Sunday, February 12, 2012

9/11 Ten Years Later


9/11 Ten Years Later

Today is the tenth anniversary of 9/11. When I scanned the news online this morning, every website hosted a tribute to the fallen, remembrance slideshow, or live blog coverage of today’s ceremony at Ground Zero.  Like everyone else, I remember exactly where I was that Tuesday morning.
I was thirteen; eighth grade had just started and since our school was under construction, PE classes were bussed across town to play soccer at the Newport Recreation Society’s field. As we boarded the bus to return to school, I heard my gym teacher lean over us and say to the bus driver: “Did you hear? They bombed the pentagon! The terrorists.”
I hardly knew what the words meant at the time, but I knew enough that after school ended, I went straight home and watched planes fly into buildings for hours on repeat. That image has been burning in our collective unconscious for ten years now. I wonder if I will remember this day, ten years from now.
Today I came to Jerusalem. The two days I spent here as part of Birthright just didn’t seem sufficient, so I have come to spend two more.
Security seemed high today, but maybe it’s always like this when you travel apart from a tour. I’ve been through four metal detectors today. My backpack has been searched and X-rayed a half dozen times between Tel Aviv and my hostel here in the Old City. At the door to most of the nice restaurants and cafes, men with pistols stand guard.
Everywhere I go I am reminded that I’m walking around a city that has seen more terrorist attacks in the past ten years than anywhere else in the world.  It’s a fact that everyone here acknowledges, yet somehow they manage to go about their lives regardless. The prevailing attitude seems to be: You can’t stop living your life just because someone wants to hurt you, so just live. 

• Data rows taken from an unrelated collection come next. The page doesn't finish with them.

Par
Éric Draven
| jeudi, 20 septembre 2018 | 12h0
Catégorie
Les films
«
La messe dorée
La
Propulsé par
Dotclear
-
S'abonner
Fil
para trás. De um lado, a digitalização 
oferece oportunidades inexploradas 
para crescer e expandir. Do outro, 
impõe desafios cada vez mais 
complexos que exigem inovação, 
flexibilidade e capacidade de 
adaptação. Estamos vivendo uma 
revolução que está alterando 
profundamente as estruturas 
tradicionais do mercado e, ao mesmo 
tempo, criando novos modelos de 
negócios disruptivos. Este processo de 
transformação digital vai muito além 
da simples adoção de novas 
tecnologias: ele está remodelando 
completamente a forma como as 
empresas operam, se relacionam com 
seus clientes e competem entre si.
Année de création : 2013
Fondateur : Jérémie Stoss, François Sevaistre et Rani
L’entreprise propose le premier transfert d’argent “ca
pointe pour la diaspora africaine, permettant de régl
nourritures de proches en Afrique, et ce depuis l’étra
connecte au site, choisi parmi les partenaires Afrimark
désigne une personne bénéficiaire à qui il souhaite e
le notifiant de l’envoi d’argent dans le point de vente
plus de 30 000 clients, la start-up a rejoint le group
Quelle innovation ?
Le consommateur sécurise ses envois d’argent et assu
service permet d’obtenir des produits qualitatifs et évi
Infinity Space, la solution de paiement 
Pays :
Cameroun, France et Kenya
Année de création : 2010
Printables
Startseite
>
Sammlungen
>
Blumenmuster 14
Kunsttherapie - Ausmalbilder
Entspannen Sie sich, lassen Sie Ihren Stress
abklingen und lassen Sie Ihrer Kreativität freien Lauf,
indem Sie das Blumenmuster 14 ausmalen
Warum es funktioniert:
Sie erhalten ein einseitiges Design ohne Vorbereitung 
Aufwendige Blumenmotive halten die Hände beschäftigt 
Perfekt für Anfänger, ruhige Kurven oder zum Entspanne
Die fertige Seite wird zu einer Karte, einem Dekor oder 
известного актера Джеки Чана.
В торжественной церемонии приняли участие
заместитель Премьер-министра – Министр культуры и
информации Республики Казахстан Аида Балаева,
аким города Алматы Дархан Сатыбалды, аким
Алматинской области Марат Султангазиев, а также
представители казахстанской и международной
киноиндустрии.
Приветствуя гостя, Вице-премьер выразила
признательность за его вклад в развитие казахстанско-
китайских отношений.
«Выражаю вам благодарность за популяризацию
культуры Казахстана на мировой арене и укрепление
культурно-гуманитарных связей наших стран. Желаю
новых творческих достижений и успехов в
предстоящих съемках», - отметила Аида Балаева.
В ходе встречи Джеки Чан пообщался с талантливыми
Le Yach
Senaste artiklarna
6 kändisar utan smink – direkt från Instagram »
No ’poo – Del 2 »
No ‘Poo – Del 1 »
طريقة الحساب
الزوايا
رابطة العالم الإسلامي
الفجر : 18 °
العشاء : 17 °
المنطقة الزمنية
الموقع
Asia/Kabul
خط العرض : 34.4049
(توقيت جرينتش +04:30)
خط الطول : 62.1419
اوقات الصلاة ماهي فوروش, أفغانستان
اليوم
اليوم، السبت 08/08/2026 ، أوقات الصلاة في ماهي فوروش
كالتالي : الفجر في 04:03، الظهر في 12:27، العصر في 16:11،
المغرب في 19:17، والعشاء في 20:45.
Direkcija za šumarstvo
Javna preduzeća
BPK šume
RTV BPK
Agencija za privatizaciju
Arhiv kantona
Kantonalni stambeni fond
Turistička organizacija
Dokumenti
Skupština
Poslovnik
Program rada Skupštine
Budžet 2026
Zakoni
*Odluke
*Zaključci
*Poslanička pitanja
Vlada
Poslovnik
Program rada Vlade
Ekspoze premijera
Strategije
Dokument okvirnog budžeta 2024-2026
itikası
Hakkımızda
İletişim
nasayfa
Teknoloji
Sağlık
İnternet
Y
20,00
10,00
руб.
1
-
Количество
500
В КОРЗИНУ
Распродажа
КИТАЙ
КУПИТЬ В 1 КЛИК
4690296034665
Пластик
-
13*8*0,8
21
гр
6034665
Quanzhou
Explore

I just can’t stop thinking of what the U.S. would do if Mexican drug cartels started firing rockets into Houston day in and day out. Somehow I think we’d react stronger than the Israelis do.
But then again, we don’t live side by side with people who discredit our right to exist. That becomes clear this night.  I am spending the night on a rooftop. What at first seemed a romantic and cheap option: sleeping over the Old City, a beautiful view and the sweet smell of the night air with a sunrise alarm clock, turns out to be a little less than comfortable. The hostel gives you a mattress and blankets while you fight for floor space. I haven’t packed long pants or shirt, having been used to Tel Aviv’s heat and humidity. The dessert night wind rips through my thin blanket and shirt all night; I’m shivering before the sun ever sets.
I wake once, twice, a dozen times through the night. It seems that every time I shut my eyes a fresh blast of cold wind cuts through me to the bone. It doesn’t help that in the distance, across the clearly visible wall separating Jerusalem and the West Bank, I can hear shots ringing through the air.
It could be nothing, but I have the sneaking suspicion that hey are celebratory shots. A decade anniversary is not lightly considered, by either side. And with that word, I feel like I’ve touched upon the strand of thought that has plagued me this entire trip and throughout this entire long night. Whether I like it or not, I am on a side.
I was stopped three times today trying to walk towards the Dome of the Rock. I knew what I was doing, I knew that I wasn’t allowed that time of day, yet I some how hoped my dark skin and features could get me in. The Israeli police spotted me a mile away. I’m a Jew, not an Arab. “You’re not allowed on this side.”
Yet in the morning, it’s not the sun that wakes me, as expected. It’s a twin peal of religious zeal. The hostel is flanked by both a church and a mosque. At six o’clock they both go about calling their masses to prayer. The church bell rings once, twice, three times, the gong shaking the floor through my thin mattress. Simultaneously, a man in the mosque gets on the loudspeaker to start his chant. His overdriven, microphone distorted radio voice doesn’t stop for fifteen minutes.
It’s beautiful in a restless sort of way.